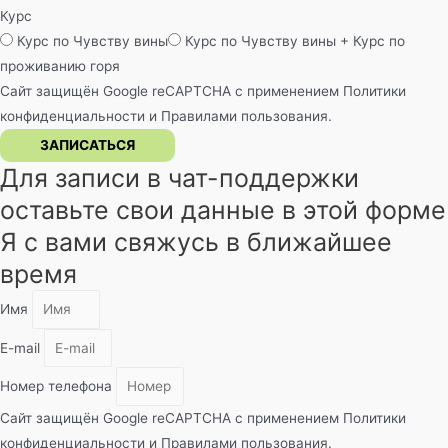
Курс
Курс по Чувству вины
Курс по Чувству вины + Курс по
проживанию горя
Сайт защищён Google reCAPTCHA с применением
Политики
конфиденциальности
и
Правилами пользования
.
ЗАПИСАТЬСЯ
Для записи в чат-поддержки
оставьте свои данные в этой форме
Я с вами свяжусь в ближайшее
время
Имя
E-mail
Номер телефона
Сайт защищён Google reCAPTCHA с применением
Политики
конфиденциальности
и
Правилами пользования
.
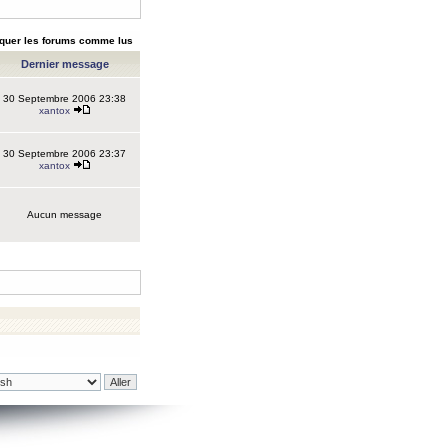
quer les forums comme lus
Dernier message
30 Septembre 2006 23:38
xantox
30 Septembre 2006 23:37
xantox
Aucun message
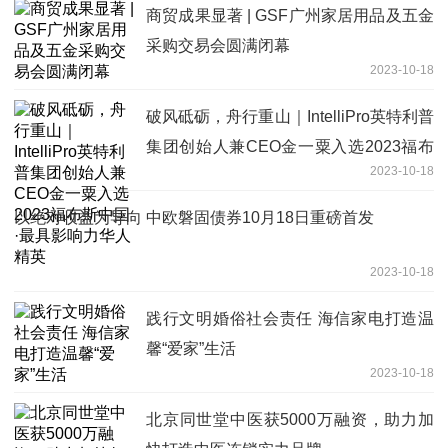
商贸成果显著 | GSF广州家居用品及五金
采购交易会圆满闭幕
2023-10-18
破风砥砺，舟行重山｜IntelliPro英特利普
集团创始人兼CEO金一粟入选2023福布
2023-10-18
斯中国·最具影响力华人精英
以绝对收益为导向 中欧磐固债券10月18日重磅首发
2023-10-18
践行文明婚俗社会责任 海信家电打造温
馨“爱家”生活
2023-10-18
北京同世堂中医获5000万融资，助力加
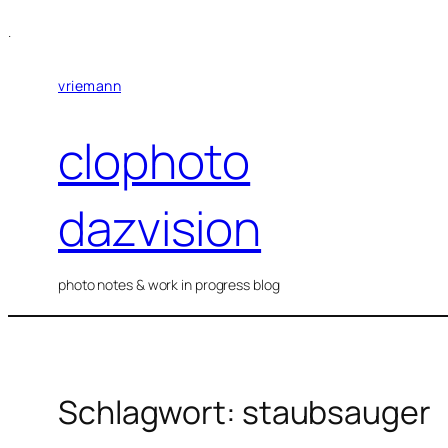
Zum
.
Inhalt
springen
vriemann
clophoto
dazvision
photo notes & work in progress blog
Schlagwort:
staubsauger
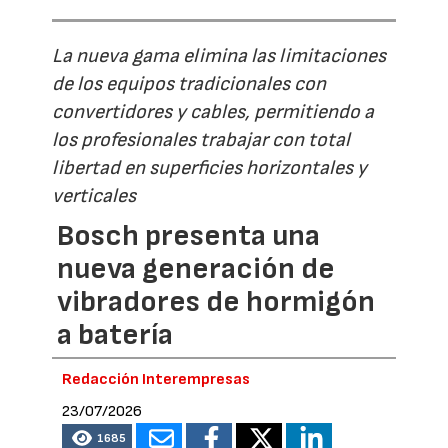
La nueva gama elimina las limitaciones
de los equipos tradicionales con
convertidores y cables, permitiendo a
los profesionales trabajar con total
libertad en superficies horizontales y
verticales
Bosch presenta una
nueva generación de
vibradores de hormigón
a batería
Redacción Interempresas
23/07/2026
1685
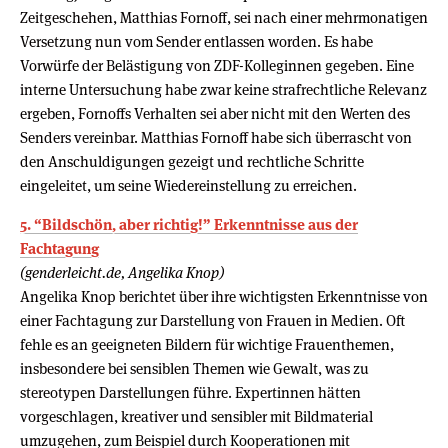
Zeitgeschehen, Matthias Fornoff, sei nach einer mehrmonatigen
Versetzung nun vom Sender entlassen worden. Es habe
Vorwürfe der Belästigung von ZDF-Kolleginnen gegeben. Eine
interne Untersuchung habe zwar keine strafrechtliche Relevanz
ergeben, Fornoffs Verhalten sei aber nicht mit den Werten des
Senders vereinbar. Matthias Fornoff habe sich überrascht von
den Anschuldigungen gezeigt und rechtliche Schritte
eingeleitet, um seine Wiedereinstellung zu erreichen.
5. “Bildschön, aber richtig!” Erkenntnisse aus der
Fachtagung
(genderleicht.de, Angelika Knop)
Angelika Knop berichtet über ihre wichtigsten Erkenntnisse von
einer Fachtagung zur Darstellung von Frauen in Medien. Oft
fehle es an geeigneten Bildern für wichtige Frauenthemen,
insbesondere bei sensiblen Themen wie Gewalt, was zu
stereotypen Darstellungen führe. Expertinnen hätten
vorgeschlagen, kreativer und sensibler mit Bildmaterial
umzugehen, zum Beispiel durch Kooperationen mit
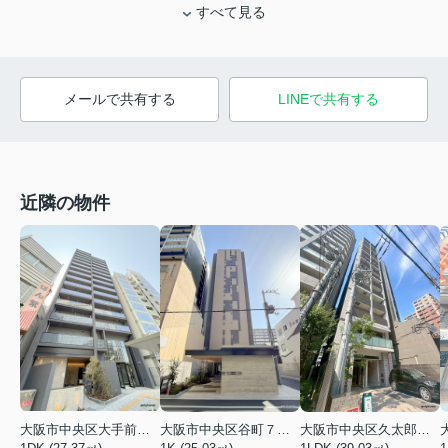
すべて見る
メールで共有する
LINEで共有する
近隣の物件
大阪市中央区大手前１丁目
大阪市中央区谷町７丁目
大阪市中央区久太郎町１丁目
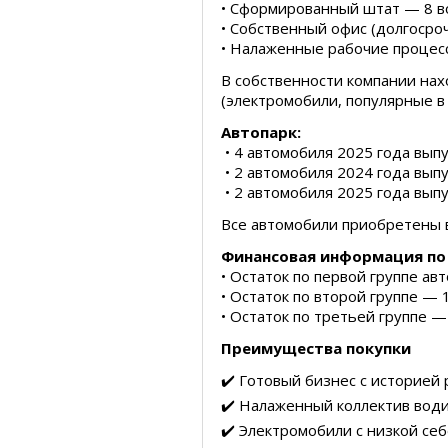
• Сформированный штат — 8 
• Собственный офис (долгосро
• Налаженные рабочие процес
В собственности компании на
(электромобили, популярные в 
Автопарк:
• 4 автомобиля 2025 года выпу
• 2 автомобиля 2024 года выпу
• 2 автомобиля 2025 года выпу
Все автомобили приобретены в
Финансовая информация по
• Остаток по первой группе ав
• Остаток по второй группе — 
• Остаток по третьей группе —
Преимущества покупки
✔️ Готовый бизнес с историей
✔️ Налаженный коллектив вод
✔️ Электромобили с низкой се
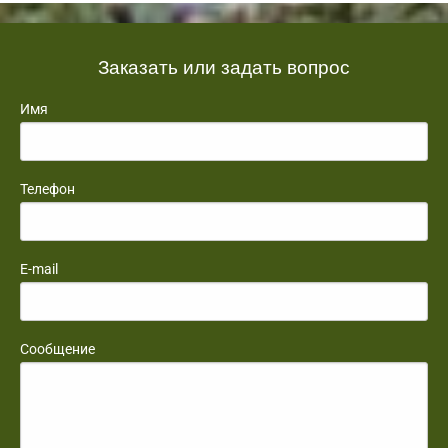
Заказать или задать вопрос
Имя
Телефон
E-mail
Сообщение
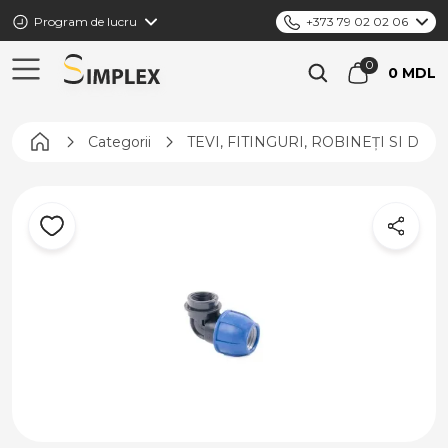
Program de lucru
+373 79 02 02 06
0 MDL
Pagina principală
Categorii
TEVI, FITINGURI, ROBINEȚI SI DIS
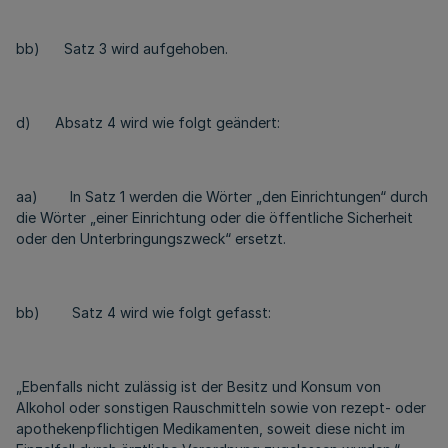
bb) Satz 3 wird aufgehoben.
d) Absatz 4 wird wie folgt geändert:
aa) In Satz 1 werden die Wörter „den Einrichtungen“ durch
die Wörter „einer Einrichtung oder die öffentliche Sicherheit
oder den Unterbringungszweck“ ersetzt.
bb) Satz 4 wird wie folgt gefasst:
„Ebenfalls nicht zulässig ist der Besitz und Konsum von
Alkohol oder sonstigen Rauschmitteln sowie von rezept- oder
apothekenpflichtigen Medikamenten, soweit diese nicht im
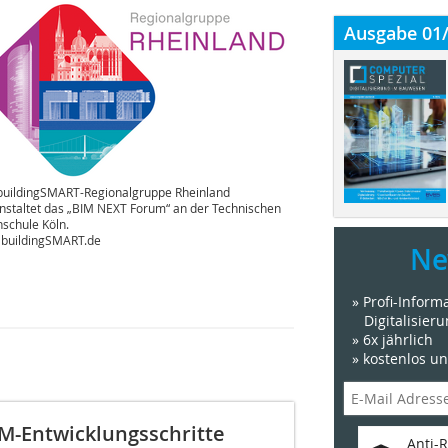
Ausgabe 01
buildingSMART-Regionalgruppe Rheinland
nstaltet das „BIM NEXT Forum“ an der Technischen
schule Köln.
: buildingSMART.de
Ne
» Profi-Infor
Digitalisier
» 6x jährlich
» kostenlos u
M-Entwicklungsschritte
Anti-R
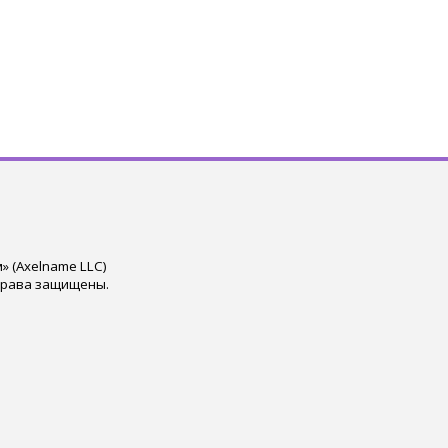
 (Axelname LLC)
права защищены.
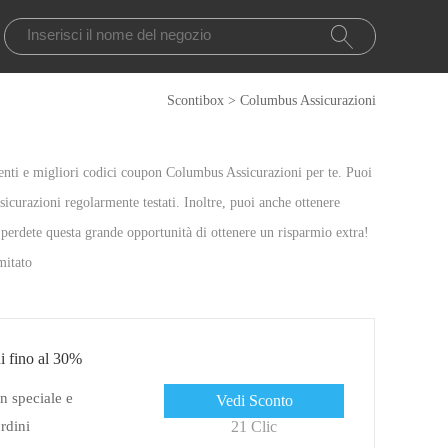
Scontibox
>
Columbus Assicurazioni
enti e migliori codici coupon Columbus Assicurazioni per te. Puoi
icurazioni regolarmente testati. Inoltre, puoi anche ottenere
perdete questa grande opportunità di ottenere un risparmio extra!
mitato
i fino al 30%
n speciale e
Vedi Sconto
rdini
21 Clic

* * *

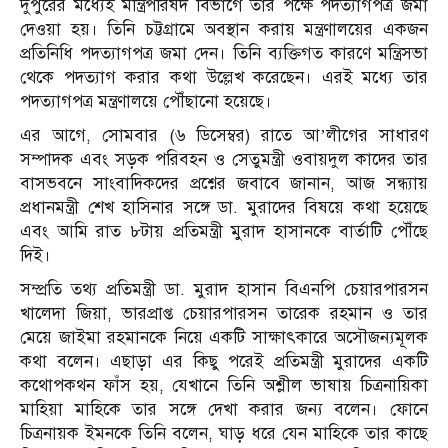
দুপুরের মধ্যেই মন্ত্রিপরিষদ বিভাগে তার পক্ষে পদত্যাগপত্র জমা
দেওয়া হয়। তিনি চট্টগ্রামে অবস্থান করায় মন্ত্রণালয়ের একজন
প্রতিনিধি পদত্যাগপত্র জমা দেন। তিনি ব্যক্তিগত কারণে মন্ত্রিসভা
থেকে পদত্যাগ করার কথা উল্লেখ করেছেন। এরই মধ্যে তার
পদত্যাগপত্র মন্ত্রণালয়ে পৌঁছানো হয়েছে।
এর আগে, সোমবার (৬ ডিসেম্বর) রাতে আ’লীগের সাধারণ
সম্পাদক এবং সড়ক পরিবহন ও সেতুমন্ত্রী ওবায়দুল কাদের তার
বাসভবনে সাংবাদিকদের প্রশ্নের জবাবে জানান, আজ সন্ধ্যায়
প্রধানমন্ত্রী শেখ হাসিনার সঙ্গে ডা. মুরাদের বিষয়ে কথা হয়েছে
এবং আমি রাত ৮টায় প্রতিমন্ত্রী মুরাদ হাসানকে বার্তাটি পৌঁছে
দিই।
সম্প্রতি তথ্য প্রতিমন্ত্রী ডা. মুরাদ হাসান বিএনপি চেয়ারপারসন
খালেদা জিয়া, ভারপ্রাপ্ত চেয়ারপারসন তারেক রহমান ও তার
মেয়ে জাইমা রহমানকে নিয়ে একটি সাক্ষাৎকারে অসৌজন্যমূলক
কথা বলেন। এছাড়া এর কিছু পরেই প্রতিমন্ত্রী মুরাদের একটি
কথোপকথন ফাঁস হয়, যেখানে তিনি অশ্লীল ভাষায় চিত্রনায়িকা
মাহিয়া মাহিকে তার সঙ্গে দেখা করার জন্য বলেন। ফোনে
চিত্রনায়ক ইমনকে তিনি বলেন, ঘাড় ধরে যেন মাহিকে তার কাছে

---

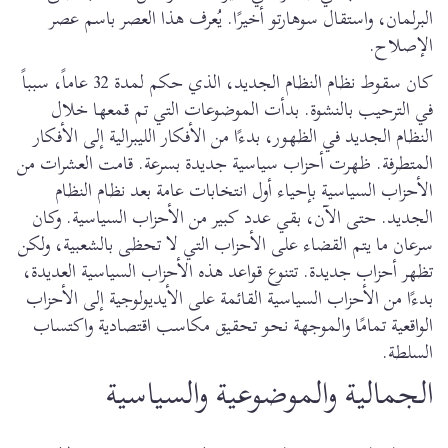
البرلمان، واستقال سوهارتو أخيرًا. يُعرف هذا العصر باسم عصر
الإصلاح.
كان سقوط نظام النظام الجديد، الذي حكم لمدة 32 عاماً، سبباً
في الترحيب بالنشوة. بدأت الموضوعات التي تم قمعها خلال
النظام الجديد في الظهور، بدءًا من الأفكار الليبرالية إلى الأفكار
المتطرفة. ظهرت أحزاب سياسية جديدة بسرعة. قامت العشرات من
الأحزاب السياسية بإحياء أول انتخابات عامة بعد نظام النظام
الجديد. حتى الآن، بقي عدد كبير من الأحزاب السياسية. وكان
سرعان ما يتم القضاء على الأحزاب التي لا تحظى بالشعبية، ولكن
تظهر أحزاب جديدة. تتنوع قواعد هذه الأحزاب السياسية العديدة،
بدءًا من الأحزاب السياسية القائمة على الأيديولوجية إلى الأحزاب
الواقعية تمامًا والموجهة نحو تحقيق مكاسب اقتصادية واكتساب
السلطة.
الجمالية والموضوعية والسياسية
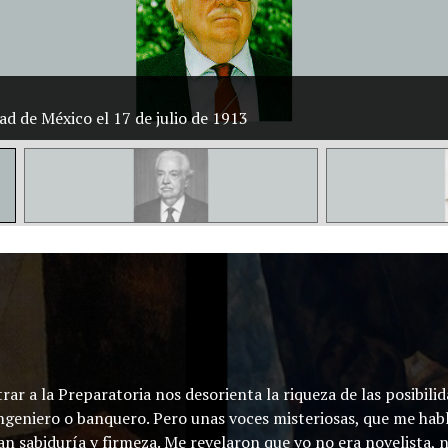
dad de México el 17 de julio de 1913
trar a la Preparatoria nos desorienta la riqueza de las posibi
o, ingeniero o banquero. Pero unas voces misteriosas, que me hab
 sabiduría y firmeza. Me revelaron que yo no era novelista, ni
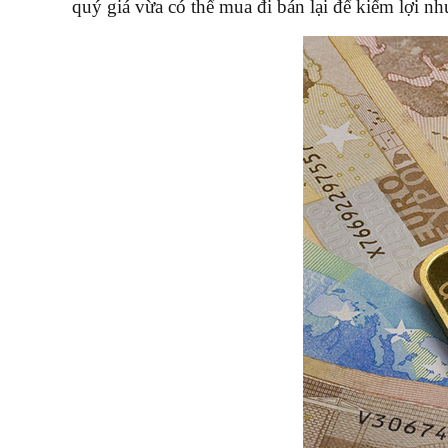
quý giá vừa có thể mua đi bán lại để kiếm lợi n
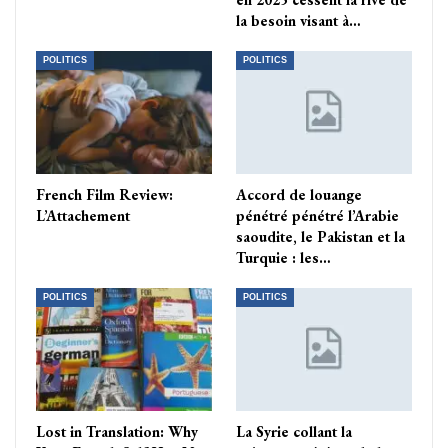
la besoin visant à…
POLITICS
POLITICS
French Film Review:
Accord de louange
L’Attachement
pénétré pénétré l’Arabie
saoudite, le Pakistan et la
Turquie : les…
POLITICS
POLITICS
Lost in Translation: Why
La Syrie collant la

◆ PROMPT:
Count the lines in the data that contain the string "nicht", and give nothing but that number.

◆ RESPONSE TO THIS TASK:
3